The contents of particular vector elements can be accessed by their number or their name (if v contains names). To access vector elements, R uses square brackets []:

# Accessing the contents of particular waggons/elements:
train[1]       # by number: What's in 1st waggon/element?
#>    w01 
#> "coal"
train["w01"]   # by name:   What's in the waggon named "w001"?
#>    w01 
#> "coal"

The command v[n] returns the n-th element of a vector v, and the command v["abc"] returns the element named “abc” of a vector v (if v contains an element with this name).

We will learn more about accessing particular vector elements when we learn more about indexing below (in Section 1.4.6).

Practice

The following objects v1 and v2 are both vectors (i.e., an ordered sequence of elements) that have a length of 4 elements, but are of different types:

#> [1] 1 2 3 4
#> [1] "A" "B" "C" "D"

1. Use basic vector functions to answer the following questions:

• Of what type are the elements of v1 and v2?

• What is their i-th (e.g., 2nd) element?

• What is their length?

Applying basic vector functions:

# Of which type are the vectors?
typeof(v1)
#> [1] "integer"
typeof(v2)
#> [1] "character"
# What is the 2nd element?
v1[2]        
#> [1] 2
v2[2]
#> [1] "B"
# What is the length of a vector?
length(v1)
#> [1] 4
length(v2)
#> [1] 4

2. Additional functions designed for vectors allow addressing more advanced tasks like the following:

• What is the reverse sequence of v2?

• Do v1 or v2 contain some element "A"?

• Where does an element “A” (first) occur in some vector v2?

• Which element of v2 has a particular value (e.g., "B" or "Z")?

Note that some of these questions ask for a vector of elements, whereas others are answered by a simple binary (e.g., TRUE or FALSE) value, or a vector of numbers (positions).
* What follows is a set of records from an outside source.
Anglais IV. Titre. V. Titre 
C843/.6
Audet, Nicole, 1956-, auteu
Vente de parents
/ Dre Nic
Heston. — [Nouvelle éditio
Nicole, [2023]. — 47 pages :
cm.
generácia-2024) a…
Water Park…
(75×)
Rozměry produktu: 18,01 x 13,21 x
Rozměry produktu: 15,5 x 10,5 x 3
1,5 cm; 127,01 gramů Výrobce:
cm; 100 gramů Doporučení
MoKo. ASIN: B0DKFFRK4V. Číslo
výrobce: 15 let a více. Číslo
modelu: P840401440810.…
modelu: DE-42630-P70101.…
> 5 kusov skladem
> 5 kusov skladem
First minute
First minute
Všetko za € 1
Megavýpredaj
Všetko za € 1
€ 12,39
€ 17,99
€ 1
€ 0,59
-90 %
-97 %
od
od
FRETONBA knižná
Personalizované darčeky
To solve these tasks, we can apply slightly more advanced functions to vectors:

• The function rev() reverses a vector:

rev(v2)  #  reverse the elements of v2 
#> [1] "D" "C" "B" "A"

• The function %in% (used as a binary operator between its two arguments) checks whether the left (first) argument is an element of the right (second) one:

"A" %in% v1  # does v1 contain an element "A"? 
#> [1] FALSE
"A" %in% v2  # does v2 contain an element "A"? 
#> [1] TRUE

# Compare: 
v2 == "C"    # is (element of) v2 equal to "C"?
#> [1] FALSE FALSE  TRUE FALSE
v2 %in% "C"  # is (element of) v2 "C"?
#> [1] FALSE FALSE  TRUE FALSE

v2 != "D"
#> [1]  TRUE  TRUE  TRUE FALSE
!(v2 %in% "D")
#> [1]  TRUE  TRUE  TRUE FALSE

# Note some details:
 2  %in% v1   # does v1 contain an element 2?
#> [1] TRUE
"2" %in% v1   # does v1 contain an element "2"?  (!)
#> [1] TRUE
" 2" %in% v1  # does v1 contain an element " 2"?
#> [1] FALSE

# ?`%in%`  # provides additional documentation.
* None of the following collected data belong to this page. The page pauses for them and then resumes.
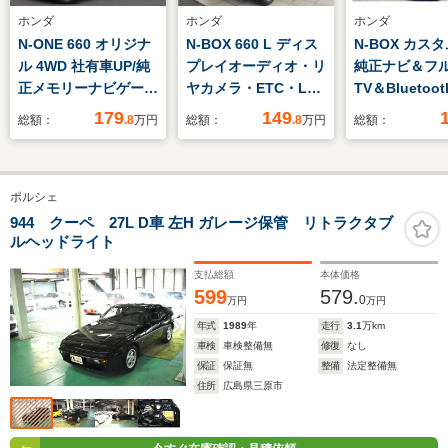
ホンダ
ホンダ
ホンダ
N-ONE 660 オリジナ
N-BOX 660 L ディス
N-BOX カスタ
ル 4WD 社有車UP/純
プレイオーディオ・リ
純正ナビ＆フ
正メモリーナビゲーシ
ヤカメラ・ETC・LED
TV＆Bluetoo
ョン/フルセグ
ヘッドライト
メラ＆ETC＆
179
149
総額：
.8
万円
総額：
.8
万円
総額：
TV/Bluetooth対応/バ
レコ
ックカメラ
ポルシェ
944 クーペ 27L D車 左H ガレージ保管 リトラクタブ
ルヘッドライト
支払総額
本体価格
599
579.
0
万円
万円
年式
1989
年
走行
3.1
万km
車検
車検整備無
修復
なし
保証
保証無
整備
法定整備無
住所
広島県三原市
• The %in% operator is based on the match() function that returns the positions of (first) matches of its first argument in its second argument:

# Get position of (first) match:
match(x = c("A", "C", "Z"), 
      table = c("A", "B", "A", "Z")  # may be a vector
      )
#> [1]  1 NA  4

# Using v1 and v2:
match("A", v1, nomatch = 0)  # returns 0 if there is no match
#> [1] 0
match("B", v2)
#> [1] 2

• The which() function returns the position(s) (i.e., numbers) for which a test on a vector evaluates to TRUE:

# Position of TRUE test values:
which(v1 > 2)     # position of elements for which v1 > 2?
#> [1] 3 4
which(v2 == "C")  # which element of v2 is "C"? 
#> [1] 3
which(v2 != "A")  # which element of v2 is NOT "A"?
#> [1] 2 3 4
which(v2 == "X")  # which element of v2 is "X"? 
#> integer(0)

Thus, which() allows us to probe a vector with some test and returns a (numeric) vector of the positions for which the test is TRUE.
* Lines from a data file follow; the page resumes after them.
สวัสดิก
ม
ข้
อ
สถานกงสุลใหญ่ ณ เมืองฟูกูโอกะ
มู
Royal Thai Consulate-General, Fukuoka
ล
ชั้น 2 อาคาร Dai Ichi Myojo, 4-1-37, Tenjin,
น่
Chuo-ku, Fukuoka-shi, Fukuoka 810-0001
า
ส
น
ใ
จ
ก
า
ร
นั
We will learn more about these and many other vector-based functions later. For now, just try to understand these basic functions and remember that there are many ways to probe and manipulate vectors.

1.4.2 Creating vectors

To create a new vector, we can combine several objects of the same type with the c() function (think chain, combine, or concatenate), separating vector elements by commas:

# Creating vectors: 
c(2, 4, 6)
#> [1] 2 4 6

# Combining scalar objects (defined above): 
c(a, b)  
#> [1] 100 500

v <- c(a, b, c)
v
#> [1] 100 500   3

v <- c(c, c, c)  # vectors can have repeated elements
v
#> [1] 3 3 3

The same function can be used to combine scalars and vectors:

# Combining scalar objects and vectors (defined above): 
v <- c(a, b, v)  # Note that vectors can contain vectors, ...
v
#> [1] 100 500   3   3   3

v <- c(v, v)     # but the result is only 1 vector, not 2: 
v
#>  [1] 100 500   3   3   3 100 500   3   3   3

but note that the resulting vector is still a vector, rather than a vector containing other vectors (i.e., c() flattens vectors).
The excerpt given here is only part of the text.